The Simplest Possible Compiler

See XpForOptimizingCompilers.

The simplest optimizing compilers I've seen are in PeterNorvig's ParadigmsOfArtificialIntelligenceProgramming and ChristianQueinnec's LispInSmallPieces. They share several traits:

All of these compilers were written for instructional purposes, and all were built up from even simpler interpreters. Norvig does an especially spiffy job: he fits a compiler, an assembler, a peephole optimizer, a branch simplifier and a VM all into two chapters.

Furthermore, I suspect that any of these compilers could be built using XP and a bit of domain knowledge. Even better, you could improve them further without radical re-design--techniques are known for doing native code generation straight from an AbstractSyntaxTree.

But what about a modern production compiler?

Modern production compilers generally don't rely on ASTs. Typically, they use something like (say) N-address code, possibly in StaticSingleAssignmentForm. They use lots of funky algorithms. For an idea of how hairy it can get, compare the algorithms in StevenMuchnick?'s AdvancedCompilerDesignAndImplementation, or even TheDragonBook (older), to the books above.

I don't think you could build one of these beasts without some prior design work. I don't think you could start out with one of the simple compilers above, and transform it into one of these without breaking a lot of test suites for several programmer-weeks. I could be wrong.

Or does XP classify this kind of broad-sweeping, hard-won, architectural knowledge as a SystemMetaphor, as was suggested by RalphJohnson? -- EricKidd?
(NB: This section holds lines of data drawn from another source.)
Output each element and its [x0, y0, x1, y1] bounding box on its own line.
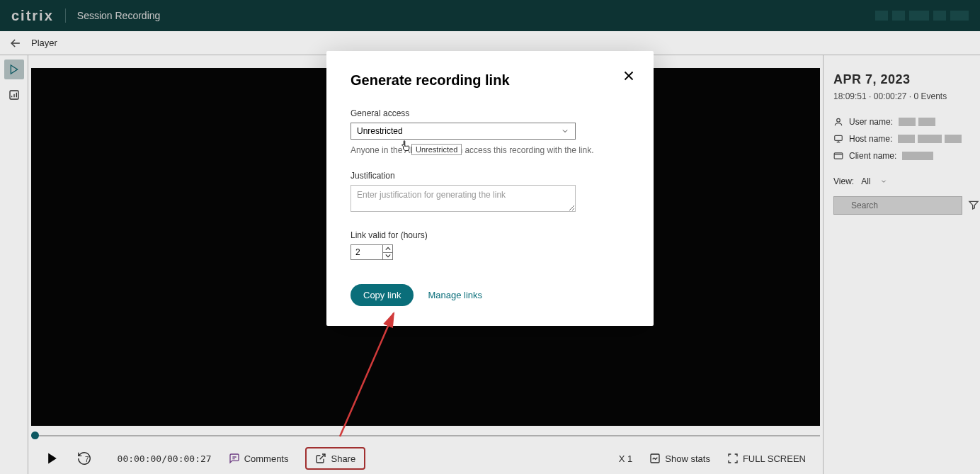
filter-button[interactable]	[968, 199, 979, 212]
rail-play-button[interactable]	[4, 60, 24, 79]
rewind-button[interactable]: 7	[76, 451, 101, 466]
access-helper: Anyone in the AD domain can access this …	[351, 145, 629, 155]
seek-handle[interactable]	[31, 431, 39, 439]
client-icon	[833, 151, 843, 161]
citrix-logo: citrix	[11, 8, 54, 24]
justification-label: Justification	[351, 171, 629, 181]
manage-links-link[interactable]: Manage links	[428, 290, 482, 300]
play-button[interactable]	[45, 451, 59, 465]
modal-title: Generate recording link	[351, 72, 629, 89]
view-label: View:	[833, 176, 854, 186]
stepper-down[interactable]	[383, 253, 392, 260]
rail-stats-button[interactable]	[4, 85, 24, 105]
rewind-seconds: 7	[85, 456, 89, 463]
svg-rect-6	[834, 153, 843, 159]
details-sidebar: APR 7, 2023 18:09:51 · 00:00:27 · 0 Even…	[823, 55, 980, 474]
stats-icon	[649, 453, 661, 464]
svg-line-8	[340, 313, 394, 436]
search-input[interactable]	[833, 196, 962, 215]
stats-label: Show stats	[665, 453, 710, 464]
host-name-row: Host name:	[833, 134, 970, 144]
left-rail	[0, 55, 28, 474]
copy-link-button[interactable]: Copy link	[351, 284, 414, 306]
svg-point-7	[839, 201, 845, 207]
breadcrumb-label: Player	[31, 38, 57, 48]
header-user-area	[875, 11, 969, 21]
valid-label: Link valid for (hours)	[351, 230, 629, 240]
fullscreen-button[interactable]: FULL SCREEN	[727, 453, 806, 464]
close-button[interactable]	[621, 68, 637, 86]
stepper-up[interactable]	[383, 245, 392, 253]
chevron-down-icon	[561, 127, 569, 135]
share-button[interactable]: Share	[305, 447, 365, 470]
seek-bar[interactable]	[31, 429, 820, 443]
modal-overlay: Generate recording link General access U…	[0, 0, 980, 474]
access-label: General access	[351, 108, 629, 118]
header-divider	[65, 9, 66, 23]
svg-marker-2	[48, 453, 57, 464]
comments-icon	[229, 453, 240, 464]
app-title: Session Recording	[77, 10, 161, 21]
player-controls: 7 00:00:00/00:00:27 Comments Share X 1 S…	[31, 443, 820, 474]
share-label: Share	[331, 453, 355, 464]
speed-button[interactable]: X 1	[619, 453, 633, 464]
client-name-row: Client name:	[833, 151, 970, 161]
timecode: 00:00:00/00:00:27	[118, 453, 212, 464]
user-name-row: User name:	[833, 117, 970, 127]
recording-meta: 18:09:51 · 00:00:27 · 0 Events	[833, 91, 970, 101]
svg-marker-0	[11, 65, 17, 74]
fullscreen-label: FULL SCREEN	[743, 453, 806, 464]
search-icon	[838, 200, 848, 212]
stats-button[interactable]: Show stats	[649, 453, 710, 464]
back-icon[interactable]	[8, 36, 23, 50]
user-icon	[833, 117, 843, 127]
svg-rect-5	[835, 135, 843, 140]
svg-rect-3	[651, 454, 659, 463]
valid-hours-stepper[interactable]	[351, 244, 393, 260]
access-select[interactable]: Unrestricted Unrestricted	[351, 123, 576, 140]
comments-button[interactable]: Comments	[229, 453, 289, 464]
access-value: Unrestricted	[357, 126, 403, 136]
share-icon	[315, 453, 326, 464]
fullscreen-icon	[727, 453, 739, 464]
app-header: citrix Session Recording	[0, 0, 980, 31]
svg-rect-1	[10, 91, 18, 99]
host-icon	[833, 134, 843, 144]
recording-date: APR 7, 2023	[833, 72, 970, 87]
chevron-down-icon	[880, 178, 887, 185]
view-select[interactable]: All	[861, 176, 887, 186]
justification-input[interactable]	[351, 185, 576, 212]
generate-link-modal: Generate recording link General access U…	[326, 51, 654, 326]
svg-point-4	[837, 118, 841, 122]
comments-label: Comments	[244, 453, 289, 464]
valid-hours-input[interactable]	[351, 245, 382, 259]
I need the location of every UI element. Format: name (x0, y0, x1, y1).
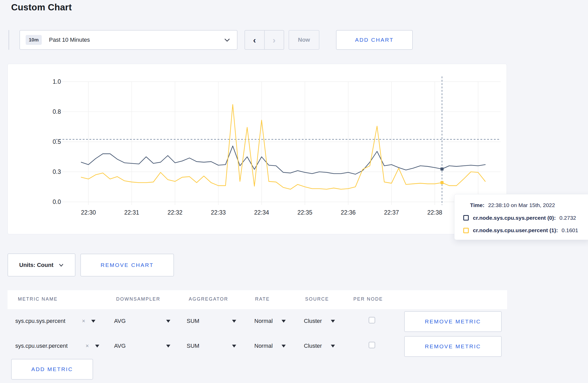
y-axis-tick-label: 0.0 (40, 198, 61, 205)
downsampler-select[interactable]: AVG (114, 343, 126, 349)
caret-down-icon[interactable] (95, 345, 99, 347)
y-axis-tick-label: 0.5 (40, 138, 61, 145)
user-percent-swatch-icon (463, 228, 469, 233)
x-axis-tick-label: 22:32 (159, 209, 191, 216)
x-axis-tick-label: 22:34 (246, 209, 277, 216)
y-axis-tick-label: 1.0 (40, 78, 61, 85)
tooltip-time-label: Time: (470, 202, 485, 208)
custom-chart-page: Custom Chart 10m Past 10 Minutes ‹ › Now… (0, 0, 588, 383)
per-node-checkbox[interactable] (369, 317, 375, 323)
y-axis-tick-label: 0.8 (40, 108, 61, 115)
units-label: Units: Count (19, 262, 53, 268)
series-cr.node.sys.cpu.sys.percent (81, 146, 485, 174)
x-axis-tick-label: 22:30 (73, 209, 104, 216)
close-icon[interactable]: × (86, 343, 89, 349)
tooltip-series-row: cr.node.sys.cpu.user.percent (1): 0.1601 (463, 227, 585, 233)
per-node-checkbox[interactable] (369, 342, 375, 348)
remove-metric-button[interactable]: REMOVE METRIC (404, 336, 502, 357)
caret-down-icon[interactable] (282, 345, 286, 347)
units-dropdown[interactable]: Units: Count (8, 253, 75, 276)
sys-percent-swatch-icon (463, 215, 469, 221)
chevron-down-icon (224, 38, 230, 42)
metrics-table-header: METRIC NAME DOWNSAMPLER AGGREGATOR RATE … (8, 290, 507, 309)
series-cr.node.sys.cpu.user.percent (81, 104, 485, 189)
close-icon[interactable]: × (82, 318, 85, 324)
chevron-right-icon: › (273, 35, 276, 45)
aggregator-select[interactable]: SUM (187, 343, 199, 349)
x-axis-tick-label: 22:31 (116, 209, 147, 216)
x-axis-tick-label: 22:37 (376, 209, 407, 216)
tooltip-time-value: 22:38:10 on Mar 15th, 2022 (488, 202, 555, 208)
add-metric-button[interactable]: ADD METRIC (11, 359, 93, 380)
col-header-rate: RATE (255, 296, 270, 302)
time-range-label: Past 10 Minutes (49, 37, 90, 43)
now-button[interactable]: Now (289, 30, 319, 50)
prev-time-button[interactable]: ‹ (245, 31, 265, 49)
col-header-downsampler: DOWNSAMPLER (116, 296, 160, 302)
col-header-metric-name: METRIC NAME (18, 296, 58, 302)
x-axis-tick-label: 22:33 (203, 209, 234, 216)
caret-down-icon[interactable] (282, 320, 286, 323)
metric-name-value: sys.cpu.user.percent (15, 343, 68, 349)
hover-marker (440, 167, 444, 171)
source-select[interactable]: Cluster (304, 343, 322, 349)
time-range-dropdown[interactable]: 10m Past 10 Minutes (19, 30, 237, 50)
caret-down-icon[interactable] (166, 320, 170, 323)
y-axis-tick-label: 0.3 (40, 168, 61, 175)
chevron-left-icon: ‹ (253, 35, 256, 45)
metrics-table: METRIC NAME DOWNSAMPLER AGGREGATOR RATE … (8, 290, 507, 359)
tooltip-time-row: Time: 22:38:10 on Mar 15th, 2022 (470, 202, 585, 208)
chevron-down-icon (59, 263, 64, 267)
tooltip-series-row: cr.node.sys.cpu.sys.percent (0): 0.2732 (463, 215, 585, 221)
metric-row: sys.cpu.user.percent × AVG SUM Normal Cl… (8, 334, 507, 359)
tooltip-series-value: 0.1601 (562, 227, 578, 233)
aggregator-select[interactable]: SUM (187, 318, 199, 324)
downsampler-select[interactable]: AVG (114, 318, 126, 324)
col-header-source: SOURCE (305, 296, 329, 302)
rate-select[interactable]: Normal (254, 343, 273, 349)
caret-down-icon[interactable] (232, 345, 236, 347)
metric-name-value: sys.cpu.sys.percent (15, 318, 65, 324)
next-time-button[interactable]: › (265, 31, 284, 49)
remove-chart-button[interactable]: REMOVE CHART (80, 254, 174, 276)
tooltip-series-value: 0.2732 (559, 215, 576, 221)
caret-down-icon[interactable] (232, 320, 236, 323)
remove-metric-button[interactable]: REMOVE METRIC (404, 311, 502, 332)
x-axis-tick-label: 22:35 (289, 209, 320, 216)
caret-down-icon[interactable] (331, 320, 335, 323)
x-axis-tick-label: 22:38 (419, 209, 450, 216)
col-header-aggregator: AGGREGATOR (189, 296, 228, 302)
time-range-badge: 10m (26, 35, 42, 45)
tooltip-series-label: cr.node.sys.cpu.user.percent (1): (473, 227, 558, 233)
caret-down-icon[interactable] (166, 345, 170, 347)
x-axis-tick-label: 22:36 (333, 209, 364, 216)
col-header-per-node: PER NODE (353, 296, 383, 302)
time-shift-control: ‹ › (244, 30, 284, 50)
rate-select[interactable]: Normal (254, 318, 273, 324)
caret-down-icon[interactable] (91, 320, 95, 323)
chart-card: 22:3022:3122:3222:3322:3422:3522:3622:37… (8, 64, 507, 234)
tooltip-series-label: cr.node.sys.cpu.sys.percent (0): (473, 215, 556, 221)
source-select[interactable]: Cluster (304, 318, 322, 324)
metric-row: sys.cpu.sys.percent × AVG SUM Normal Clu… (8, 309, 507, 334)
page-title: Custom Chart (11, 2, 72, 12)
hover-marker (440, 181, 444, 184)
chart-hover-tooltip: Time: 22:38:10 on Mar 15th, 2022 cr.node… (454, 194, 588, 240)
add-chart-button[interactable]: ADD CHART (336, 30, 413, 50)
caret-down-icon[interactable] (331, 345, 335, 347)
toolbar-divider (9, 30, 9, 50)
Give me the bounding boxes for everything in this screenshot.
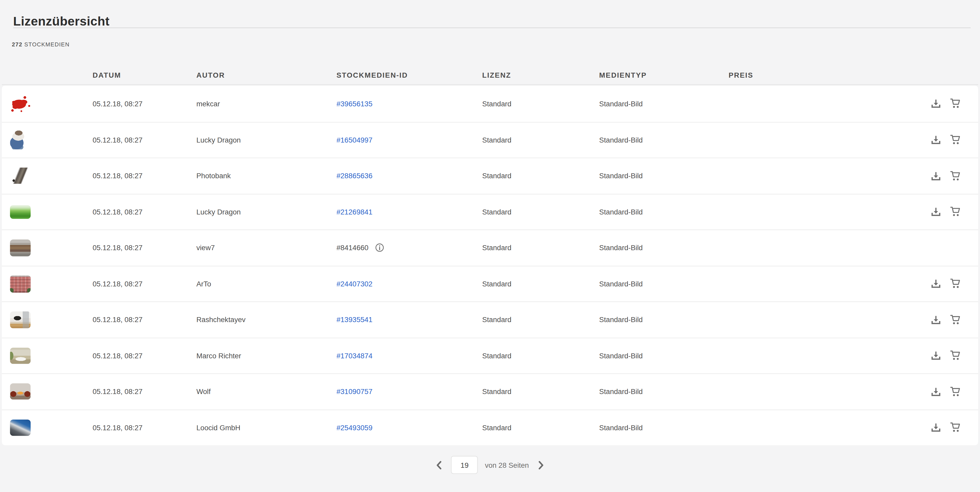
add-to-cart-button[interactable] bbox=[950, 98, 961, 109]
cell-autor: mekcar bbox=[196, 100, 336, 107]
thumbnail-image[interactable] bbox=[10, 311, 30, 328]
stock-id-link[interactable]: #28865636 bbox=[336, 172, 372, 180]
download-button[interactable] bbox=[931, 98, 941, 109]
cell-autor: Loocid GmbH bbox=[196, 424, 336, 431]
page-number-input[interactable] bbox=[451, 456, 478, 474]
add-to-cart-button[interactable] bbox=[950, 170, 961, 181]
cell-medientyp: Standard-Bild bbox=[599, 352, 729, 359]
cell-lizenz: Standard bbox=[482, 172, 599, 180]
thumbnail-image[interactable] bbox=[10, 383, 30, 400]
column-header-stockmedien-id: STOCKMEDIEN-ID bbox=[336, 71, 482, 78]
download-icon bbox=[931, 350, 941, 361]
page-title: Lizenzübersicht bbox=[13, 14, 110, 29]
download-button[interactable] bbox=[931, 278, 941, 289]
add-to-cart-button[interactable] bbox=[950, 350, 961, 361]
column-header-lizenz: LIZENZ bbox=[482, 71, 599, 78]
chevron-left-icon bbox=[436, 460, 443, 470]
chevron-right-icon bbox=[537, 460, 544, 470]
stock-id-link[interactable]: #17034874 bbox=[336, 352, 372, 359]
table-row: 05.12.18, 08:27 Lucky Dragon #21269841 S… bbox=[2, 194, 978, 229]
cell-medientyp: Standard-Bild bbox=[599, 136, 729, 143]
cell-lizenz: Standard bbox=[482, 316, 599, 323]
table-row: 05.12.18, 08:27 Rashchektayev #13935541 … bbox=[2, 301, 978, 338]
download-button[interactable] bbox=[931, 314, 941, 325]
pagination-label: von 28 Seiten bbox=[485, 461, 529, 469]
cell-lizenz: Standard bbox=[482, 424, 599, 431]
cell-medientyp: Standard-Bild bbox=[599, 172, 729, 180]
count-number: 272 bbox=[12, 41, 22, 48]
count-label: STOCKMEDIEN bbox=[24, 41, 70, 48]
cell-datum: 05.12.18, 08:27 bbox=[92, 424, 196, 431]
download-button[interactable] bbox=[931, 206, 941, 217]
stock-id-link[interactable]: #24407302 bbox=[336, 280, 372, 287]
cart-icon bbox=[950, 98, 961, 109]
column-header-medientyp: MEDIENTYP bbox=[599, 71, 729, 78]
stock-id-link[interactable]: #21269841 bbox=[336, 208, 372, 215]
download-button[interactable] bbox=[931, 422, 941, 433]
stock-media-count: 272STOCKMEDIEN bbox=[12, 41, 70, 48]
cell-autor: Lucky Dragon bbox=[196, 136, 336, 143]
license-table: 05.12.18, 08:27 mekcar #39656135 Standar… bbox=[2, 86, 978, 445]
column-header-datum: DATUM bbox=[92, 71, 196, 78]
table-row: 05.12.18, 08:27 Marco Richter #17034874 … bbox=[2, 338, 978, 373]
table-row: 05.12.18, 08:27 Loocid GmbH #25493059 St… bbox=[2, 409, 978, 445]
thumbnail-image[interactable] bbox=[10, 168, 30, 184]
download-icon bbox=[931, 98, 941, 109]
cart-icon bbox=[950, 422, 961, 433]
download-icon bbox=[931, 206, 941, 217]
cart-icon bbox=[950, 206, 961, 217]
cell-datum: 05.12.18, 08:27 bbox=[92, 136, 196, 143]
cart-icon bbox=[950, 278, 961, 289]
table-header-row: DATUM AUTOR STOCKMEDIEN-ID LIZENZ MEDIEN… bbox=[2, 65, 978, 85]
stock-id-link[interactable]: #25493059 bbox=[336, 424, 372, 431]
stock-id-link[interactable]: #39656135 bbox=[336, 100, 372, 107]
add-to-cart-button[interactable] bbox=[950, 278, 961, 289]
stock-id-link[interactable]: #31090757 bbox=[336, 388, 372, 395]
table-row: 05.12.18, 08:27 Photobank #28865636 Stan… bbox=[2, 158, 978, 194]
download-button[interactable] bbox=[931, 134, 941, 145]
cell-datum: 05.12.18, 08:27 bbox=[92, 388, 196, 395]
cell-medientyp: Standard-Bild bbox=[599, 388, 729, 395]
cell-lizenz: Standard bbox=[482, 388, 599, 395]
cell-medientyp: Standard-Bild bbox=[599, 100, 729, 107]
thumbnail-image[interactable] bbox=[10, 419, 30, 435]
thumbnail-image[interactable] bbox=[10, 348, 30, 364]
download-icon bbox=[931, 134, 941, 145]
cell-datum: 05.12.18, 08:27 bbox=[92, 172, 196, 180]
cell-autor: Rashchektayev bbox=[196, 316, 336, 323]
stock-id-link[interactable]: #16504997 bbox=[336, 136, 372, 143]
cell-medientyp: Standard-Bild bbox=[599, 244, 729, 252]
download-button[interactable] bbox=[931, 350, 941, 361]
add-to-cart-button[interactable] bbox=[950, 314, 961, 325]
thumbnail-image[interactable] bbox=[10, 95, 30, 112]
add-to-cart-button[interactable] bbox=[950, 422, 961, 433]
add-to-cart-button[interactable] bbox=[950, 206, 961, 217]
cell-lizenz: Standard bbox=[482, 352, 599, 359]
cell-medientyp: Standard-Bild bbox=[599, 316, 729, 323]
thumbnail-image[interactable] bbox=[10, 275, 30, 292]
download-button[interactable] bbox=[931, 386, 941, 397]
download-icon bbox=[931, 170, 941, 181]
add-to-cart-button[interactable] bbox=[950, 386, 961, 397]
title-divider bbox=[13, 28, 970, 28]
prev-page-button[interactable] bbox=[434, 459, 444, 471]
download-button[interactable] bbox=[931, 170, 941, 181]
cell-lizenz: Standard bbox=[482, 280, 599, 287]
table-row: 05.12.18, 08:27 ArTo #24407302 Standard … bbox=[2, 266, 978, 301]
thumbnail-image[interactable] bbox=[10, 205, 30, 219]
stock-id-link[interactable]: #13935541 bbox=[336, 316, 372, 323]
cell-datum: 05.12.18, 08:27 bbox=[92, 280, 196, 287]
cart-icon bbox=[950, 350, 961, 361]
pagination: von 28 Seiten bbox=[0, 456, 980, 474]
cell-medientyp: Standard-Bild bbox=[599, 280, 729, 287]
license-overview-page: Lizenzübersicht 272STOCKMEDIEN DATUM AUT… bbox=[0, 0, 980, 492]
download-icon bbox=[931, 386, 941, 397]
next-page-button[interactable] bbox=[536, 459, 546, 471]
download-icon bbox=[931, 314, 941, 325]
add-to-cart-button[interactable] bbox=[950, 134, 961, 145]
thumbnail-image[interactable] bbox=[10, 130, 25, 150]
table-row: 05.12.18, 08:27 Wolf #31090757 Standard … bbox=[2, 373, 978, 409]
column-header-autor: AUTOR bbox=[196, 71, 336, 78]
info-icon[interactable] bbox=[375, 244, 384, 252]
thumbnail-image[interactable] bbox=[10, 239, 30, 256]
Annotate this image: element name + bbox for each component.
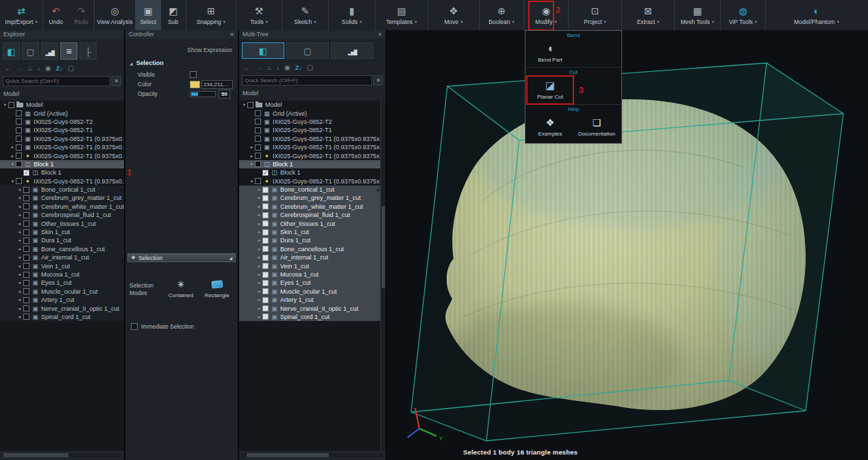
horizontal-scrollbar[interactable] [1,452,123,459]
sort-z-icon[interactable]: Z↓ [295,64,302,71]
tree-item[interactable]: ▾Block 1 [239,160,381,168]
expander-icon[interactable]: ▸ [256,187,262,192]
opacity-value[interactable]: 50 [219,90,230,99]
visibility-checkbox[interactable] [23,305,29,311]
visibility-checkbox[interactable] [23,288,29,294]
expander-icon[interactable]: ▸ [17,229,23,235]
search-input[interactable] [242,75,372,86]
tree-item[interactable]: ▸Other_tissues 1_cut [239,219,381,227]
opacity-slider[interactable] [190,91,216,97]
visibility-checkbox[interactable] [23,255,29,261]
toolbar-item-select[interactable]: Select [136,0,161,30]
toolbar-item-mesh-tools[interactable]: Mesh Tools▾ [675,0,720,30]
expander-icon[interactable]: ▸ [256,212,262,218]
tree-item[interactable]: ▸Mucosa 1_cut [239,270,381,279]
viewport-3d[interactable]: Y Selected 1 body 16 triangle meshes [386,30,868,460]
tree-item[interactable]: ▾IXI025-Guys-0852-T1 (0.9375x0.9375x1.25… [0,177,124,186]
visibility-checkbox[interactable] [255,144,261,151]
visibility-checkbox[interactable] [16,153,22,159]
tree-item[interactable]: Grid (Active) [239,109,381,117]
toolbar-item-vip-tools[interactable]: ViP Tools▾ [721,0,765,30]
visibility-checkbox[interactable] [16,144,22,151]
tree-item[interactable]: ▸IXI025-Guys-0852-T1 (0.9375x0.9375x1.25… [239,151,381,159]
menu-item-documentation[interactable]: Documentation [574,114,619,140]
expander-icon[interactable]: ▸ [256,255,262,260]
selection-tool-bar[interactable]: ❖ Selection ◢ [127,253,236,262]
color-value-field[interactable]: 234,211,... [201,80,233,89]
close-icon[interactable]: ✕ [377,30,382,39]
tree-item[interactable]: ▸Cerebrospinal_fluid 1_cut [239,211,381,219]
expander-icon[interactable]: ▾ [241,102,247,107]
tree-item[interactable]: ▸Nerve_cranial_II_optic 1_cut [239,304,381,312]
expander-icon[interactable]: ▸ [256,204,262,209]
visibility-checkbox[interactable] [8,102,14,108]
expander-icon[interactable]: ▸ [256,289,262,294]
expander-icon[interactable]: ▸ [17,255,23,260]
visibility-checkbox[interactable] [23,203,29,209]
tree-item[interactable]: ▸Dura 1_cut [239,236,381,244]
tree-item[interactable]: ▾Model [239,101,381,109]
expander-icon[interactable]: ▸ [17,221,23,227]
multi-select-icon[interactable]: ▢ [68,64,74,72]
tree-item[interactable]: ▸Eyes 1_cut [239,279,381,287]
toolbar-item-tools[interactable]: Tools▾ [236,0,282,30]
visibility-checkbox[interactable] [262,263,269,269]
tree-item[interactable]: ▸Artery 1_cut [239,296,381,304]
menu-item-examples[interactable]: Examples [528,114,573,140]
tree-item[interactable]: ▸Air_internal 1_cut [0,253,124,261]
toolbar-item-model-phantom[interactable]: Model/Phantom▾ [766,0,867,30]
tree-item[interactable]: ▾Model [0,101,124,109]
tree-item[interactable]: IXI025-Guys-0852-T1 (0.9375x0.9375x1.25) [239,135,381,143]
visibility-checkbox[interactable] [262,220,269,227]
view-tab-slice[interactable] [286,42,329,59]
visibility-checkbox[interactable] [255,136,261,142]
view-tab-tree[interactable] [79,42,97,60]
close-icon[interactable]: ✕ [230,30,234,39]
home-icon[interactable]: ⌂ [267,64,271,71]
expander-icon[interactable]: ▸ [256,246,262,252]
visibility-checkbox[interactable] [16,136,22,142]
tree-item[interactable]: ▸Muscle_ocular 1_cut [0,288,124,296]
expander-icon[interactable]: ▸ [256,264,262,269]
visibility-checkbox[interactable] [247,102,253,108]
toolbar-item-snapping[interactable]: Snapping▾ [186,0,236,30]
visibility-checkbox[interactable] [255,118,261,125]
tree-item[interactable]: ▸Skin 1_cut [239,228,381,236]
tree-item[interactable]: ▸Other_tissues 1_cut [0,219,124,227]
expander-icon[interactable]: ▸ [17,212,23,218]
visibility-checkbox[interactable] [262,195,269,201]
tree-item[interactable]: ▸Artery 1_cut [0,296,124,304]
menu-item-planar-cut[interactable]: Planar Cut3 [528,77,573,103]
toolbar-item-sketch[interactable]: Sketch▾ [282,0,328,30]
visibility-checkbox[interactable]: ✓ [262,170,269,176]
visibility-checkbox[interactable] [23,229,29,235]
toolbar-item-move[interactable]: Move▾ [428,0,479,30]
visibility-checkbox[interactable] [16,118,22,125]
visibility-checkbox[interactable] [23,297,29,303]
visibility-checkbox[interactable] [262,255,269,261]
tree-item[interactable]: ▸Dura 1_cut [0,236,124,244]
visibility-checkbox[interactable] [255,127,261,133]
tree-item[interactable]: ✓Block 1 [0,168,124,177]
tree-item[interactable]: ▸Cerebrospinal_fluid 1_cut [0,211,124,219]
visibility-checkbox[interactable] [255,178,261,184]
tree-item[interactable]: ▸Bone_cancellous 1_cut [0,245,124,253]
expander-icon[interactable]: ▸ [17,289,23,294]
tree-item[interactable]: ▸IXI025-Guys-0852-T1 (0.9375x0.9375x1.25… [0,151,124,159]
tree-item[interactable]: ✓Block 1 [239,168,381,177]
forward-icon[interactable]: → [256,64,262,71]
tree-item[interactable]: ▸Spinal_cord 1_cut [239,313,381,321]
menu-item-bend-part[interactable]: Bend Part [528,40,573,66]
visibility-checkbox[interactable] [262,280,269,286]
back-icon[interactable]: ← [244,64,251,71]
search-input[interactable] [3,76,110,86]
visibility-checkbox[interactable] [23,187,29,193]
multi-select-icon[interactable]: ▢ [307,64,313,71]
visibility-checkbox[interactable] [255,110,261,116]
tree-item[interactable]: IXI025-Guys-0852-T2 [239,118,381,126]
visibility-icon[interactable]: ◉ [45,64,51,72]
expander-icon[interactable]: ▸ [256,314,262,320]
forward-icon[interactable]: → [16,64,23,72]
expander-icon[interactable]: ▾ [10,162,16,167]
expander-icon[interactable]: ▸ [10,144,16,150]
AssemblyLanguage fits here in 2 different ways:

To get really fast applications, the compiler will, of course, have to compile all the way to MachineCode. (To make it easier to test if it's working right, many compilers have a compiler option to save a ".cod" (MachineCode) file, which shows the raw hex MachineCode bytes, the AssemblyLanguage, and the high-level source.).

If I get to pick the source language, the simplest possible compiler for me to write is an assembler for AssemblyLanguage. If you get to pick the source language and don't have to optimize, the simplest possible compiler is the null compiler that performs an identity transformation. Let the source language be the target runtime format. Done.

The simplest optimizing compiler I've written was 200 lines of C code, compiling ForthLanguage to powerpc MachineCode. Optimizations were limited, but included TailCallOptimization, ConstantFolding?, inlining, and a generic PeepholeOptimization? mechanism that used something akin to sed's s/foo/bar/ to rewrite short segments of code. Oh, and it was hard RealTime in the absense of ForthMacros (although, in Forth, macros are rarely absent); the amount of work for a character in the source code was bounded. -- AdamBerger

ForthSimplicity has the complete source code for a (non-optimizing) compiler.

ColorForth also has a very small compiler, with limited optimizations. ForthLanguage lends itself to simple compilers. It is more of a macro assembler for a virtual machine than a high-level language.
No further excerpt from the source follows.